Manajer Program Transformasi energi IESR Deon Arinaldo (kanan)/Dok. Iconomics
Indonesia Clean Energy Forum (ICEF) dan Institute for Essential Services Reform (IESR) mendorong pemerintah untuk melakukan reformasi sistem ketenagalistrikan yang mampu mengintegrasi energi baru terbarukan (EBT).
Reformasi sistem tersebut dapat dilakukan melalui energi surya dan angin atau variable renewable energy (VRE) dengan kapasitas yang lebih besar dengan operasi sistem ketenagalistrikan yang fleksibel, dan mampu memperkuat kapasitas forecasting VRE dan revitalisasi infrastruktur jaringan.
Manajer Program Transformasi energi IESR, Deon Arinaldo mengatakan pihak-pihak terkait perlu melakukan inventarisasi data perkiraan cuaca, sehingga membuat perkiraan atau forecasting yang lebih akurat. Di samping itu, inventarisasi juga berpengaruh pada perencanaan investasi pembangkit EBT yang efisien.
Selain itu, Deon mengatakan kolaborasi dengan pihak seperti Badan Meteorologi, Klimatologi, dan Geofisika (BMKG) untuk perkiraan cuaca penting dan berpotensi untuk dilakukan. Aktualisasi kondisi cuaca di masing-masing tempat juga perlu untuk dilakukan.
“Ketersediaan data perkiraan cuaca, radiasi surya untuk publik penting karena akan bermanfaat dan menguntungkan banyak pihak. Data yang akurat menjadi basis fleksibilitas sistem sehingga bisa melihat kebutuhan baterai, variasi energi terbarukan dan lain-lain,” kata Deon saat menjadi pembicara dalam acara Indonesia Energy Transition Dialogue 2023 di Hotel JS Luwansa, Jakarta, Selasa (19/09/2023).

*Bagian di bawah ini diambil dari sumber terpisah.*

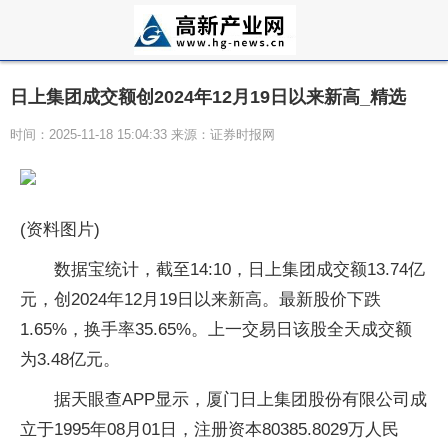
日上集团成交额创2024年12月19日以来新高_精选
时间：2025-11-18 15:04:33 来源：证券时报网
(资料图片)
数据宝统计，截至14:10，日上集团成交额13.74亿
元，创2024年12月19日以来新高。最新股价下跌
1.65%，换手率35.65%。上一交易日该股全天成交额
为3.48亿元。
据天眼查APP显示，厦门日上集团股份有限公司成
立于1995年08月01日，注册资本80385.8029万人民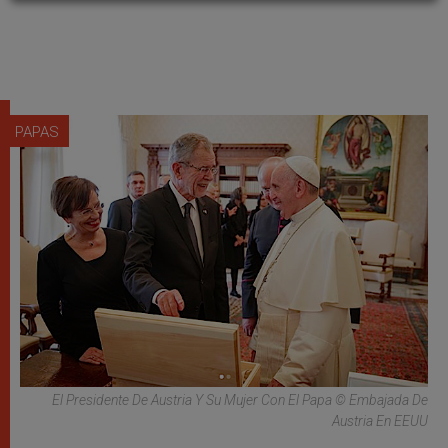
PAPAS
El Presidente De Austria Y Su Mujer Con El Papa © Embajada De
Austria En EEUU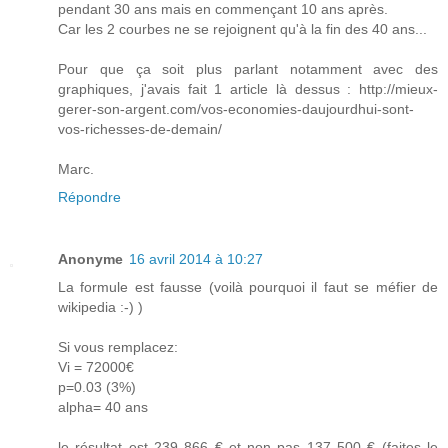
pendant 30 ans mais en commençant 10 ans après.
Car les 2 courbes ne se rejoignent qu'à la fin des 40 ans...
Pour que ça soit plus parlant notamment avec des
graphiques, j'avais fait 1 article là dessus : http://mieux-
gerer-son-argent.com/vos-economies-daujourdhui-sont-
vos-richesses-de-demain/
Marc.
Répondre
Anonyme
16 avril 2014 à 10:27
La formule est fausse (voilà pourquoi il faut se méfier de
wikipedia :-) )
Si vous remplacez:
Vi = 72000€
p=0.03 (3%)
alpha= 40 ans
le résultat est 239 866 € et non pas 137 500 € (faites le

Masih dalam kesempatan yang sama, Senior Advisor Programme Manager International Energy Agency (IEA), Michael Waldron mengatakan bauran VRE yang dimiliki Indonesia masih berada di bawah 1% dari tahap pertama integrasi VRE.
Kata Michael, hal itu membuktikan bahwa pengoperasian VRE masih memberikan dampak yang sedikit terhadap sistem ketenagalistrikan di Indonesia. Untuk itu, perencanaan ke depannya memerlukan pertimbangan bauran VRE yang lebih tinggi.
“Sistem energi Indonesia dapat mempersiapkan porsi energi terbarukan yang lebih besar melalui penerapan kontrak baru. Memberikan insentif untuk investasi di jaringan listrik, mengembangkan strategi fleksibilitas sistem,” ucapnya.
Sementara itu, VP Business Development Indonesia Battery Corporation (IBC) Bayu Yudhi Hermawan mengatakan, pihaknya semakin serius untuk mengembangkan battery energy storage system (BESS) atau teknologi yang mampu menyimpan energi listrik dengan menggunakan baterai khusus.
Bayu menjelaskan, BESS dapat menyimpan energi berlebih yang didapat dari sistem EBT untuk menyuplai beban ketika sumber EBT tidak dapat menghasilkan energi. Menurut Bayu, ada banyak faktor yang membuat proyek BESS berhasil, mulai dari teknologi, daya saing, harga, inovasi, dan pertumbuhan pasar.
“Harga baterai terus turun saat ini diperkirakan di bawah US$200 per kilowatt hour dan harga perkiraan terus menurun. Jadi kita optimis pembangunan BESS menjadi momen tepat bagi masa depan Indonesia,” ucap Bayu.
IBC sendiri, kata Bayu, tengah membangun industri terintegrasi dari hulu hingga hilir untuk memproduksi sel baterai untuk kendaraan listrik baik mobil dan motor. Bayu menilai, Indonesia memiliki potensi besar sebagai produsen nikel terbesar di dunia. Untuk itu, IBC menjalankan proyek berbasis nikel, utamanya untuk sisi hilir yakni pada ekosistem kendaraan listrik dan baterai.
“Berkaitan investasi kapabilitas, kita yakin dapat menjadi negara yang bisa bersaing dengan negara lain. Sumber daya kita nomor satu dunia terkait cadangan dan produsen nikel,” tutur Bayu.